Adnan Menderes’in başbakanlığı döneminde sanayi, eğitim, sağlık ve ulaştırma konularında önemli adımlar atıldı. Millet hem ekonomik olarak rahatladı hem de tek parti dönemi yasakları ve dayatmalarından kurtulduğu için refaha kavuştu.
Ancak özellikle Arapça ezan yasağının kaldırılması bazı kesimlerde büyük rahatsızlığa sebep olmuştu.

CHP’nin başındaki İsmet İnönü’nün yıkıcı muhalefeti sebebiyle ordu içinde rahatsızlıklar baş gösterdi.

İkinci Cumhurbaşkanı İsmet İnönü’nü n Demokrat Partilileri hedef göstermek için söylediği “Sizi ben bile kurtaramam” sözü çok konuşuldu.

Öğrenciler iktadara karşı kışkırtıldı. Olaylar çıkartıldı. Ve sonunda 27 Mayıs 1960’ta askerin içindeki bir grup cuntacı yönetime el koydu.

Darbeciler Anayasa ve meclisi feshetti, siyasi faaliyetleri askıya aldı. Cumhurbaşkanı Celal Bayar, Başbakan Adnan Menderes, hükümet üyeleri, DP’li milletvekilleri ve bazı üst düzey kamu görevlileri Yassıada’da hapsedildi.
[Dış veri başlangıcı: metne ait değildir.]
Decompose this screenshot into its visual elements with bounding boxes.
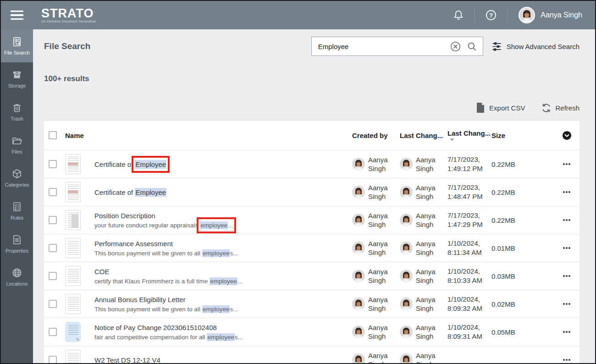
file-name[interactable]: Certificate of Employee [94, 188, 347, 196]
row-actions-menu-icon[interactable] [554, 331, 579, 333]
sidebar-item-trash[interactable]: Trash [1, 95, 33, 128]
column-header-name[interactable]: Name [65, 132, 352, 139]
last-changed-by-cell: Aanya Singh [400, 183, 447, 201]
clear-search-icon[interactable] [450, 41, 461, 52]
changed-time: 1:47:29 PM [447, 220, 491, 229]
row-checkbox[interactable] [49, 300, 57, 308]
file-name[interactable]: Position Description [94, 212, 347, 220]
sidebar-item-label: Categories [5, 182, 29, 188]
sidebar-item-file-search[interactable]: File Search [1, 29, 33, 62]
created-by-cell: Aanya Singh [352, 239, 400, 257]
created-by-name: Aanya Singh [368, 239, 393, 257]
sidebar-item-rules[interactable]: Rules [1, 194, 33, 227]
sidebar-item-categories[interactable]: Categories [1, 161, 33, 194]
row-checkbox[interactable] [49, 216, 57, 224]
search-icon[interactable] [467, 41, 477, 52]
created-by-cell: Aanya Singh [352, 211, 400, 229]
file-thumbnail[interactable] [65, 294, 81, 314]
user-menu[interactable]: Aanya Singh [508, 7, 582, 23]
search-term-highlight: employee [200, 221, 228, 229]
select-all-checkbox[interactable] [49, 131, 57, 139]
user-avatar [519, 7, 535, 23]
refresh-button[interactable]: Refresh [541, 103, 579, 113]
sidebar-item-label: Files [11, 149, 22, 154]
cube-icon [11, 168, 22, 179]
created-by-avatar [352, 298, 365, 310]
row-checkbox[interactable] [49, 244, 57, 252]
hamburger-menu-icon[interactable] [1, 1, 33, 29]
changed-by-name: Aanya Singh [416, 295, 441, 313]
file-size: 0.03MB [491, 272, 554, 280]
row-checkbox[interactable] [49, 272, 57, 280]
sidebar-item-storage[interactable]: Storage [1, 62, 33, 95]
export-csv-label: Export CSV [489, 104, 525, 112]
changed-by-name: Aanya Singh [416, 183, 441, 201]
column-header-size[interactable]: Size [491, 132, 554, 139]
annotation-red-box: Employee [135, 160, 166, 168]
file-thumbnail[interactable] [65, 210, 81, 230]
sidebar-item-properties[interactable]: Properties [1, 227, 33, 260]
table-row: Notice of Pay Change 20230615102408 fair… [44, 318, 579, 346]
file-name[interactable]: Notice of Pay Change 20230615102408 [94, 324, 347, 331]
column-header-last-changed-on[interactable]: Last Chang... [447, 129, 491, 141]
row-checkbox[interactable] [49, 160, 57, 168]
row-actions-menu-icon[interactable] [554, 191, 579, 193]
sort-descending-icon [450, 138, 454, 141]
row-actions-menu-icon[interactable] [554, 219, 579, 221]
changed-by-avatar [400, 242, 413, 254]
file-snippet: This bonus payment will be given to all … [94, 250, 347, 257]
search-term-highlight: Employee [135, 188, 166, 197]
export-csv-button[interactable]: Export CSV [476, 103, 525, 113]
annotation-red-box: employee... [200, 222, 233, 229]
column-options-chevron-icon[interactable] [562, 131, 572, 140]
row-actions-menu-icon[interactable] [554, 275, 579, 277]
row-actions-menu-icon[interactable] [554, 163, 579, 165]
file-name[interactable]: W2 Test DS 12-12 V4 [94, 356, 347, 364]
table-row: Performance Assessment This bonus paymen… [44, 234, 579, 262]
changed-date: 1/10/2024, [447, 295, 491, 304]
column-header-last-changed-by[interactable]: Last Chang... [400, 132, 447, 139]
file-thumbnail[interactable] [65, 182, 81, 202]
sidebar-item-files[interactable]: Files [1, 128, 33, 161]
created-by-name: Aanya Singh [368, 267, 393, 285]
show-advanced-search-button[interactable]: Show Advanced Search [491, 41, 579, 52]
file-snippet: This bonus payment will be given to all … [94, 306, 347, 313]
row-checkbox[interactable] [49, 356, 57, 363]
file-thumbnail[interactable] [65, 350, 81, 363]
highlight-wrap: employees... [202, 306, 238, 313]
help-icon[interactable]: ? [475, 9, 507, 21]
changed-date: 7/17/2023, [447, 155, 491, 164]
last-changed-by-cell: Aanya Singh [400, 267, 447, 285]
column-header-label: Last Chang... [447, 129, 491, 137]
file-name[interactable]: Certificate of Employee [94, 160, 347, 168]
notifications-bell-icon[interactable] [442, 9, 475, 21]
sidebar-item-label: Trash [11, 116, 23, 121]
rules-checklist-icon [11, 201, 22, 212]
file-name[interactable]: Performance Assessment [94, 240, 347, 248]
row-checkbox[interactable] [49, 188, 57, 196]
last-changed-by-cell: Aanya Singh [400, 239, 447, 257]
row-actions-menu-icon[interactable] [554, 303, 579, 305]
column-header-created-by[interactable]: Created by [352, 132, 400, 139]
file-thumbnail[interactable] [65, 322, 81, 342]
file-thumbnail[interactable] [65, 266, 81, 286]
file-name[interactable]: COE [94, 268, 347, 276]
row-actions-menu-icon[interactable] [554, 359, 579, 361]
row-actions-menu-icon[interactable] [554, 247, 579, 249]
changed-by-avatar [400, 298, 413, 310]
file-thumbnail[interactable] [65, 238, 81, 258]
file-thumbnail[interactable] [65, 154, 81, 174]
search-input[interactable] [318, 43, 444, 50]
sidebar-item-locations[interactable]: Locations [1, 260, 33, 293]
changed-time: 1:48:47 PM [447, 192, 491, 201]
advanced-search-label: Show Advanced Search [507, 43, 579, 50]
sidebar-item-label: Locations [6, 281, 28, 287]
row-checkbox[interactable] [49, 328, 57, 336]
file-name[interactable]: Annual Bonus Eligibility Letter [94, 296, 347, 303]
table-row: Position Description your future conduct… [44, 206, 579, 234]
last-changed-on-cell: 7/17/2023, 1:49:12 PM [447, 155, 491, 173]
changed-by-avatar [400, 270, 413, 282]
created-by-avatar [352, 158, 365, 171]
logo-tagline: On-Demand Document Generation [41, 20, 96, 23]
created-by-name: Aanya Singh [368, 323, 393, 341]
Türk demokrasisinin yargılandığı sözde davalarda toplam 15 yargıç ve 9 savcı görev yaptı.

Türk yargı tarihinin en kirli senaryoları da Yassıada’daki bu mahkemelerde yaşandı. Düzmece delillerle yargılanan kişilere savunma hakkı verilmedi. Buna karşın tutuklulara her türlü hakaretin yapılmasına izin verildi.

Sonrasında da 15 kişi idam cezasına çarptırıldı. Başbakan Adnan Menderes, Dışişleri Bakanı Fatin Rüştü Zorlu ve Maliye Bakanı Hasan Polatkan’ın idamları alelacele onaylanıp sözde cezaları infaz edildi. Cuntacıların gözleri o kadar dönmüştü ki, sadece aşağılamak için idam edecekleri merhum Menderes’e sağlık kontrolü adı altında prostat muayenesi bile yapıldı.

Mahkeme sonucunun önceden belli olmasının en büyük delillerinden biri de idam sehpalarının karardan bir ay önce adaya gönderilmiş olmasıydı.